Background: Tricyclic antidepressants and serotonin reuptake inhibitors are considered to be equally effective, but differences may have been obscured by internally inconsistent measurement scales and inefficient statistical analyses.
Aims: To test the hypothesis that escitalopram and nortriptyline differ in their effects on observed mood, cognitive and neurovegetative symptoms of depression.
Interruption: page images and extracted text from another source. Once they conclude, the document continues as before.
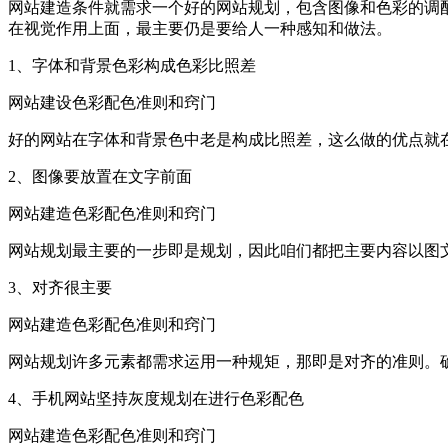
网站建造条件就需求一个好的网站规划，包含图像和色彩的调
在视觉作用上面，最主要仍是要给人一种感知和做法。
1、字体和背景色彩构成色彩比照差
网站建设色彩配色准则和窍门
好的网站在字体和背景色中老是构成比照差，这么做的优点就
2、图像要放置在文字前面
网站建造色彩配色准则和窍门
网站规划最主要的一步即是规划，因此咱们都把主要内容以图
3、对齐很主要
网站建造色彩配色准则和窍门
网站规划许多元素都需求运用一种规矩，那即是对齐的准则。
4、手机网站坚持灰度规划在进行色彩配色
网站建造色彩配色准则和窍门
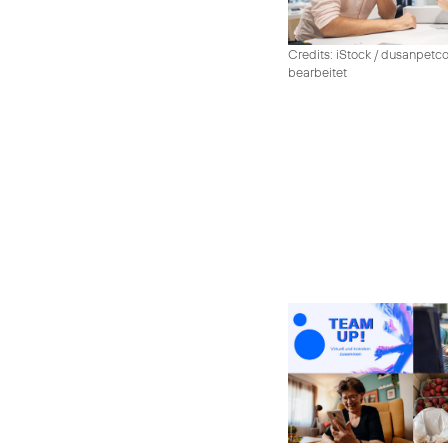
Credits: iStock / dusanpetco
bearbeitet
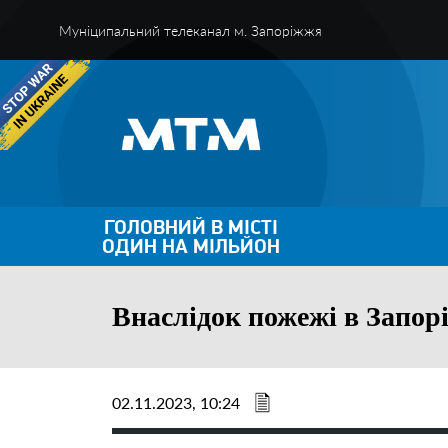
Муніципальний телеканал м. Запоріжжя
ГОЛОВНИЙ В МІСТІ
ОДИН НА МІЛЬЙОН
Внаслідок пожежі в Запор
02.11.2023, 10:24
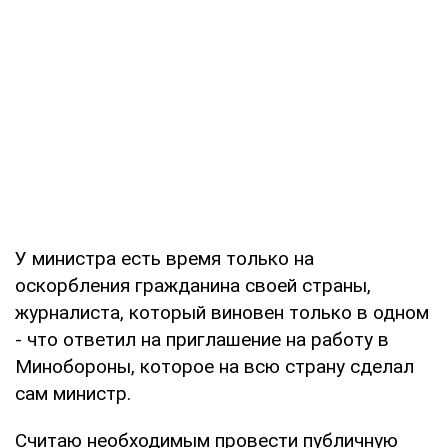
У министра есть время только на
оскорбления гражданина своей страны,
журналиста, который виновен только в одном
- что ответил на приглашение на работу в
Минобороны, которое на всю страну сделал
сам министр.
Считаю необходимым провести публичную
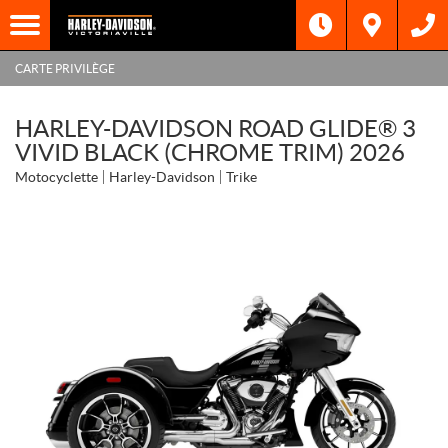
CARTE PRIVILÈGE
HARLEY-DAVIDSON ROAD GLIDE® 3
VIVID BLACK (CHROME TRIM) 2026
Motocyclette
Harley-Davidson
Trike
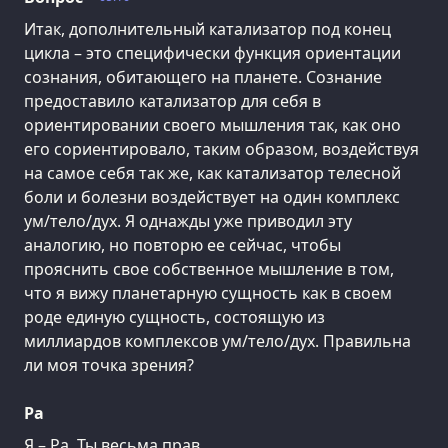
Итак, дополнительный катализатор под конец
цикла – это специфически функция ориентации
сознания, обитающего на планете. Сознание
предоставило катализатор для себя в
ориентировании своего мышления так, как оно
его сориентировало, таким образом, воздействуя
на самое себя так же, как катализатор телесной
боли и болезни воздействует на один комплекс
ум/тело/дух. Я однажды уже приводил эту
аналогию, но повторю ее сейчас, чтобы
прояснить свое собственное мышление в том,
что я вижу планетарную сущность как в своем
роде единую сущность, состоящую из
миллиардов комплексов ум/тело/дух. Правильна
ли моя точка зрения?
Ра
Я – Ра. Ты весьма прав.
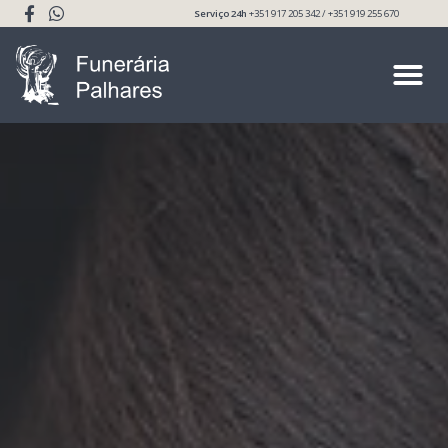
Serviço 24h
+351 917 205 342 / +351 919 255 670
Method: In a multicentre part-randomised open-label design (the Genome Based Therapeutic Drugs for Depression (GENDEP) study) 811 adults with moderate to severe unipolar depression were allocated to flexible dosage escitalopram or nortriptyline for 12 weeks. The weekly Montgomery-Asberg Depression Rating Scale, Hamilton Rating Scale for Depression, and Beck Depression Inventory were scored both conventionally and in a more novel way according to dimensions of observed mood, cognitive symptoms and neurovegetative symptoms.
Results: Mixed-effect linear regression showed no difference between escitalopram and nortriptyline on the three original scales, but symptom dimensions revealed drug-specific advantages. Observed mood and cognitive symptoms improved more with escitalopram than with nortriptyline. Neurovegetative symptoms improved more with nortriptyline than with escitalopram.
Conclusions: The three symptom dimensions provided sensitive descriptors of differential antidepressant response and enabled identification of drug-specific effects.